This is the conclusion to 58 year old female CC: Chest pain.
Let's take another look at the 12-lead ECG.
Remember, ST-elevation needs to be explained, and if the etiology involves myocardial infarction, urgent time-sensitive decisions need to be made.
In this case, we have ST-elevation in leads V1-V5, which suggests the possibility of acute LAD occlusion.
This finding is all-the-more concerning when we consider that R-wave progression is poor (absent) and the QTc is prolonged at 481 ms. Both of these findings point away from benign early repolarzation.
It's all too easy to dismiss a patient like this as having a mere anxiety attack. We need to keep an open mind and careful not to stimatize our patient.
How else might we explain the ST-elevation in the precordial leads?
We can consider the possibility that the ST-elevation is "old" or from a previous MI (the ECG finding we sometimes refer to as left ventricular aneurysm).
However, when we measure the T/QRS ratio we see that the T-waves are far more acute-looking than we would expect with left ventricular aneurysm.
The T/QRS ratio is 0.45 in lead V2 which is way above our threshold of 0.36.

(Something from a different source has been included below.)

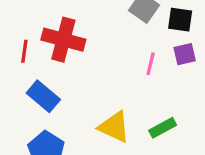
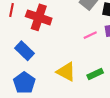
red line: (24, 51) -> (12, 10), moved
pink line: (151, 64) -> (90, 35), turned 48

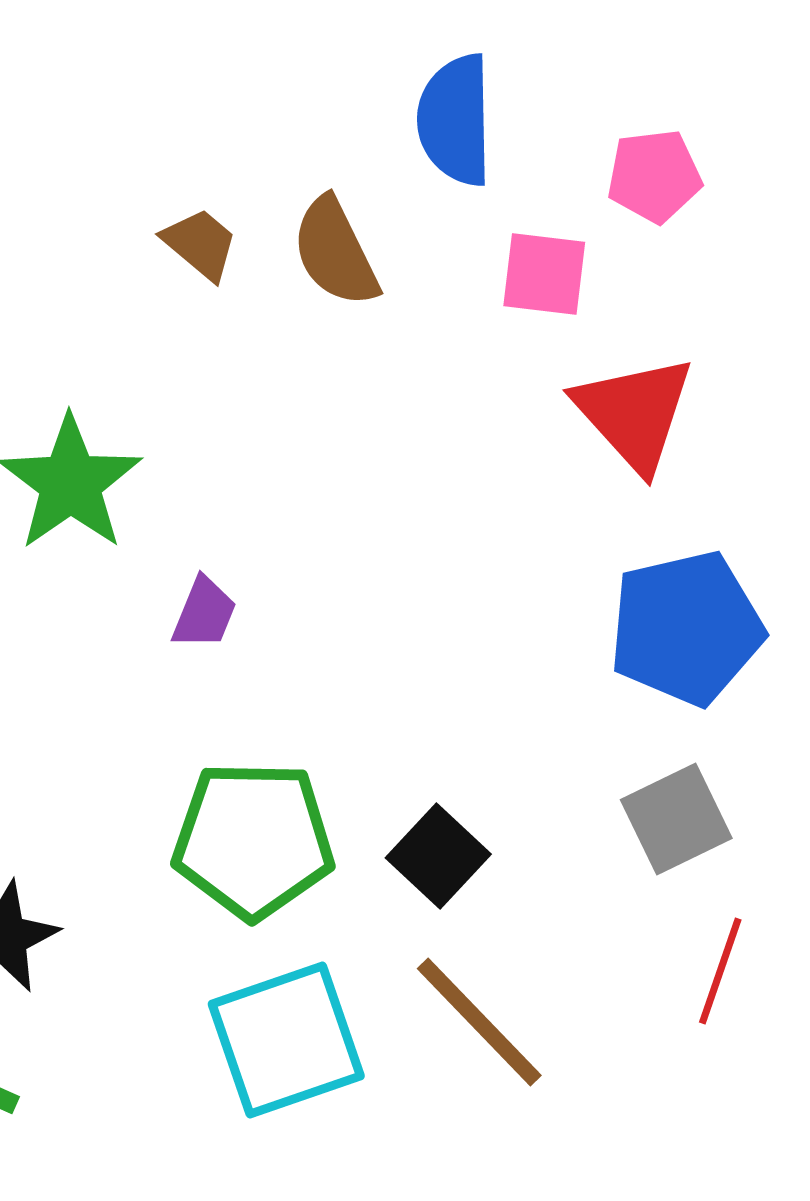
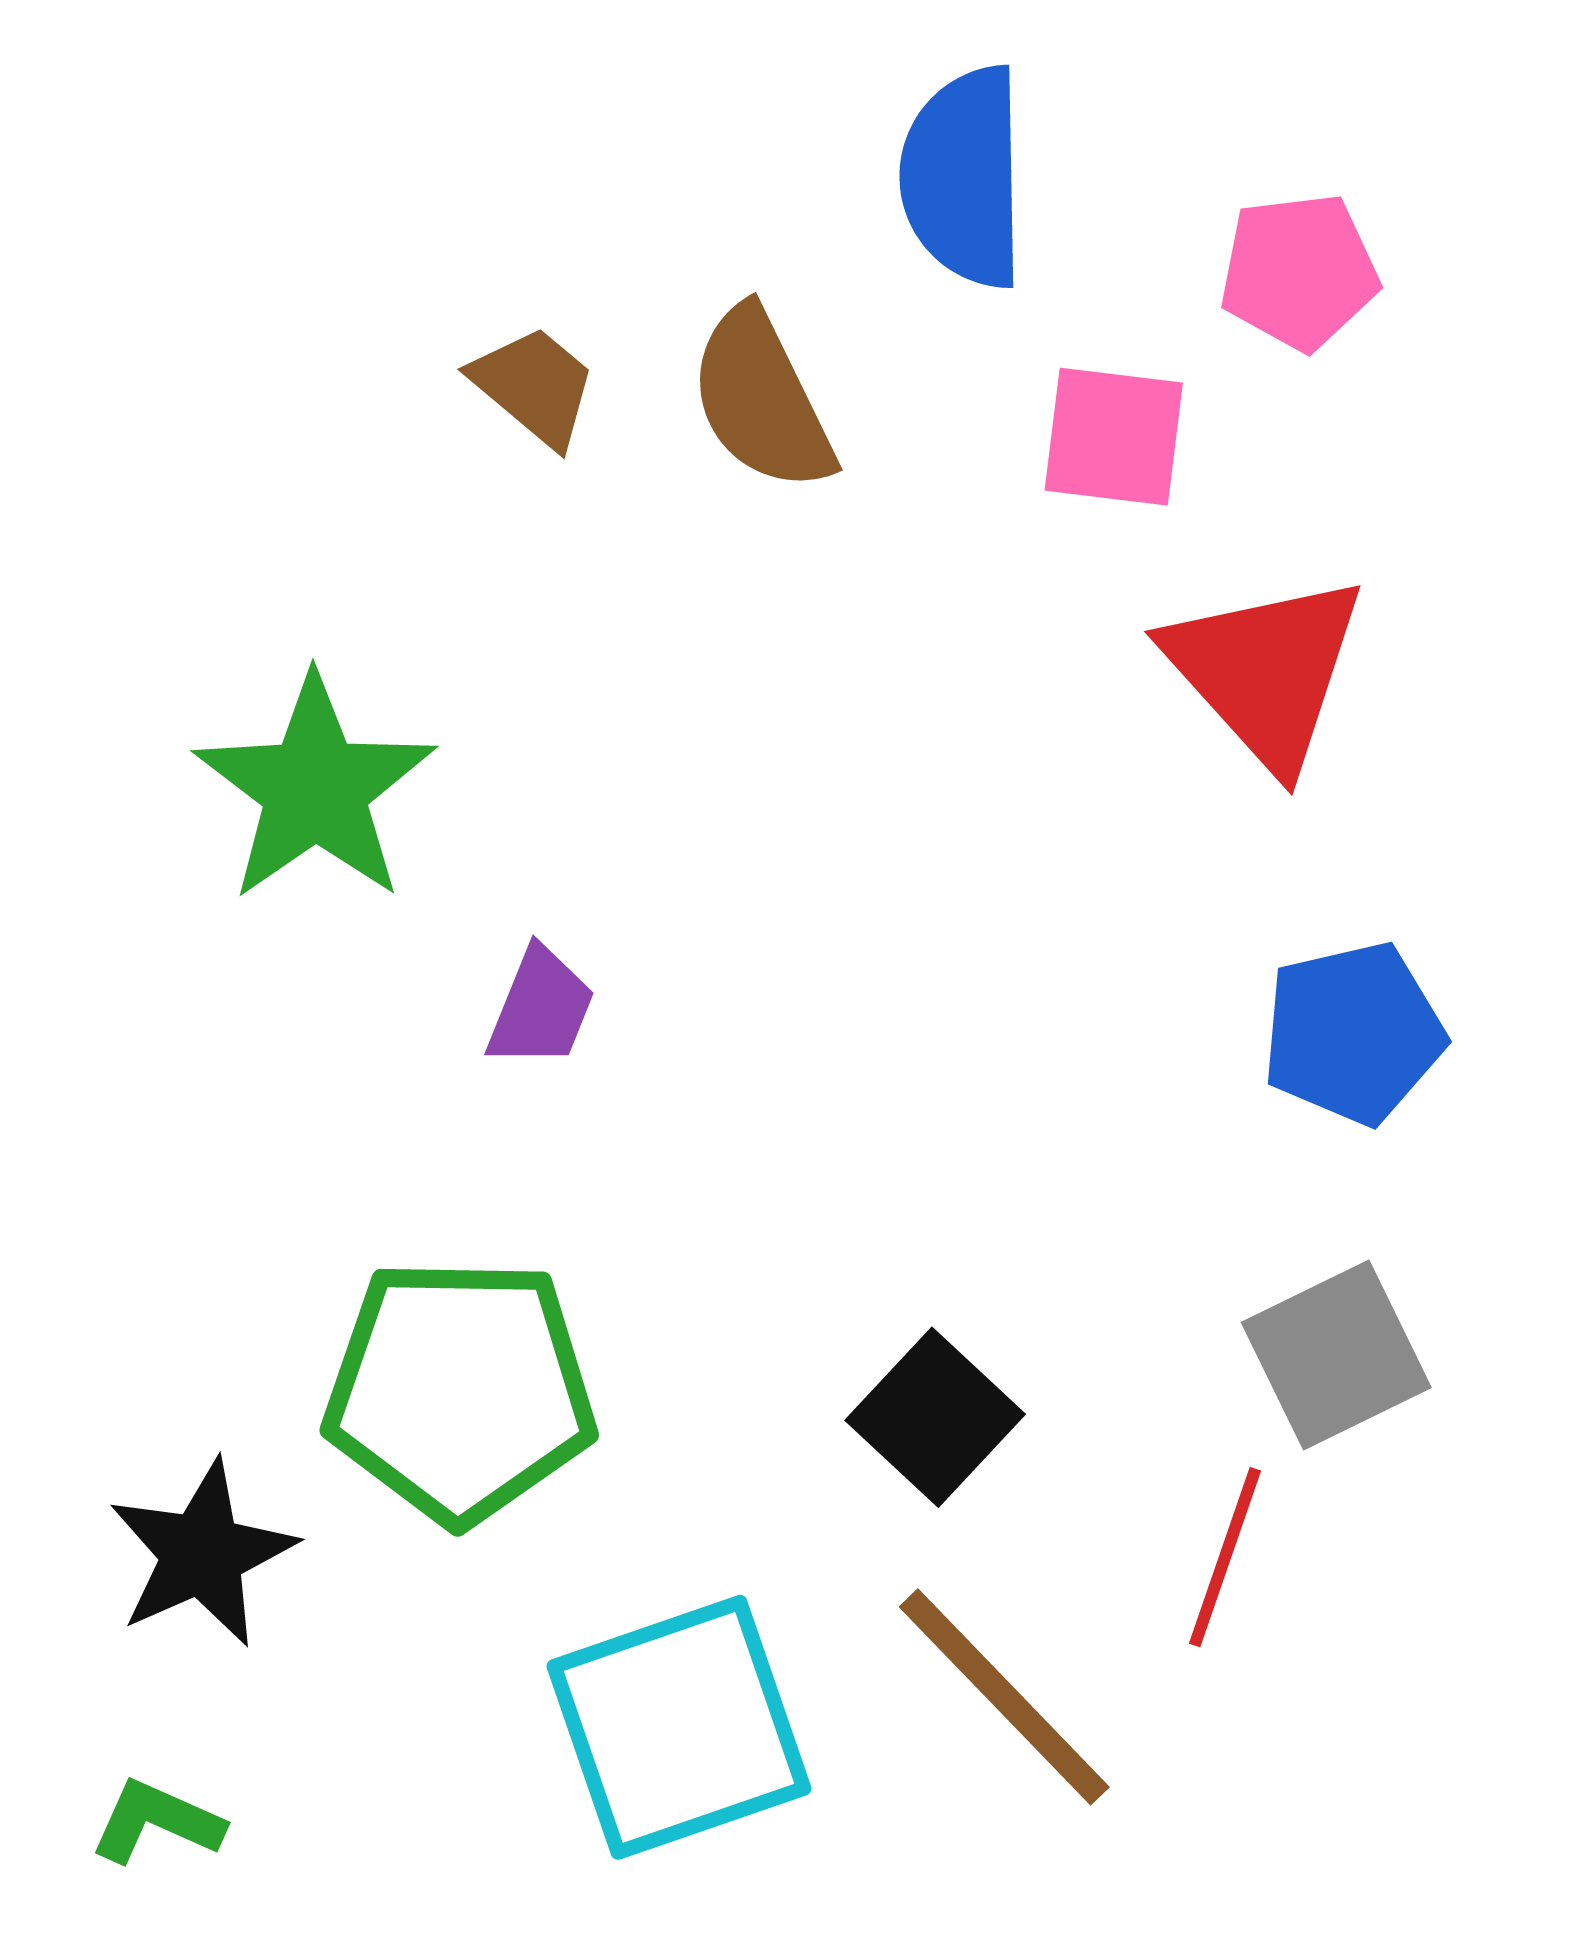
blue pentagon: (686, 628) -> (1353, 1033), size x0.7
green pentagon: (253, 840) -> (460, 1390), moved
red line: (720, 971) -> (1225, 1557), moved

Another possibility that some of you very astutely pointed out in the comments is Tako-Tsubo (or Takotsubo) Cardiomyopathy. I found that suggestion particularly interesting because it does seem to tie together all of the elements of this case.
In this case, the treating paramedic wasn't sure what to make of the ST-elevation in the precordial leads so he transmitted it over the LIFENET to the receiving hospital.
The two ED physicians weren't sure what to make of it either, but to be on the safe side they called a "Code STEMI".
The following 12-lead ECG was captured en route to the hospital.
The differences between this ECG and the previous ECG are not dramatic, but if you scrutinize the two you will see that there are differences in QRS, ST and T wave morphology.
By the time the patient arrived in the emergency department her chest pain was completely gone.
After a discussion with the cardiologist she consented to cardiac catheterization.
There was an acute 99% occlusion of the LAD which was successfully stented.
Diagnosis: Acute ST-elevation myocardial infarction.